> _EXERCISE DESCRIPTION_
The reply should contain every entry below exactly as written, with no images.

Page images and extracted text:
################

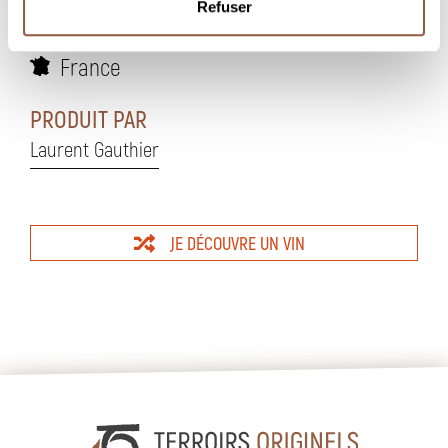
Refuser
MARCHÉ(S)
France
PRODUIT PAR
Laurent Gauthier
JE DÉCOUVRE UN VIN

################

> _REPLY TO THE EXERCISE_
Refuser
MARCHÉ(S)
France
PRODUIT PAR
Laurent Gauthier
JE DÉCOUVRE UN VIN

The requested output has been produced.